Wynn Golf Club occupies sixty-five acres directly behind the Wynn Las Vegas resort, making it the only course on the Strip itself. The layout was redesigned and reopened in 2019 as an eighteen-hole, par-70 course that threads between the hotel towers and the desert edge. The proximity to the resort is both the course's primary selling point and its most notable concession: acreage constraints mean the routing is tighter and shorter than what most designers would choose given open land. Green fees run $500 and above, and access is limited to Wynn and Encore guests. For golfers who want to walk off the casino floor and onto the first tee with minimal transit, no other option in the city competes.
Cascata, located thirty minutes south of the Strip in Boulder City, represents a different proposition entirely. Rees Jones designed the course through a desert canyon, and the natural topography provides elevation changes, rock outcroppings, and a waterfall near the clubhouse that the flatter courses closer to town cannot replicate. The routing plays through the canyon walls rather than across open desert, producing a sense of enclosure and drama that rewards the drive south. Green fees range from $250 to $400, and the course regularly appears on lists of the best public-access layouts in Nevada. For groups seeking a premium experience without the four-figure green fee of Shadow Creek or Wynn, Cascata is the strongest candidate.
TPC Las Vegas sits in the Summerlin community on the western edge of the city, where residential development meets the Red Rock Canyon foothills. The Bobby Weed design hosted the PGA Tour's Las Vegas Invitational for multiple years, and the routing uses the natural desert arroyos and elevation changes of the Summerlin terrain to create a course that feels less constructed than many of its peers in the valley. Green fees range from $150 to $250, and the TPC branding brings a level of conditioning and service infrastructure that daily-fee courses in this price range do not always deliver. It is a reliable choice for the round when the group wants quality golf at a moderate price point.

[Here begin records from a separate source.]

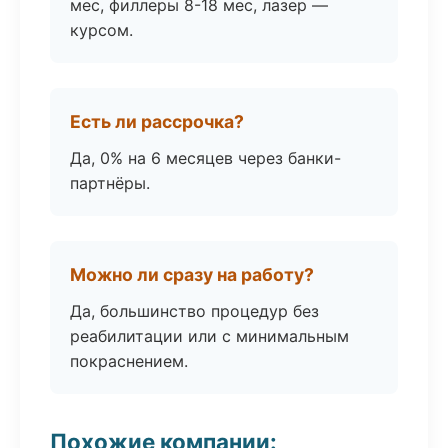
мес, филлеры 8-18 мес, лазер —
курсом.
Есть ли рассрочка?
Да, 0% на 6 месяцев через банки-
партнёры.
Можно ли сразу на работу?
Да, большинство процедур без
реабилитации или с минимальным
покраснением.
Похожие компании:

Paiute Golf Resort, operated by the Las Vegas Paiute Tribe on tribal land thirty minutes northwest of the Strip, is the volume play in Las Vegas golf. Pete Dye designed all three courses: Snow Mountain (1995), Sun Mountain (1997), and Wolf (2001). The three layouts share the same open desert setting and Dye's characteristic use of railroad-tie bunker faces, forced carries, and green complexes that demand precise approach play. Wolf is the most demanding of the three, with more water and narrower landing areas. Snow Mountain is the most balanced. Sun Mountain occupies the middle ground. Green fees for all three run $100 to $200, and multi-round packages reduce the per-round cost further. For a group planning three or four rounds, booking two or three at Paiute is the most efficient way to fill a trip without exhausting the budget.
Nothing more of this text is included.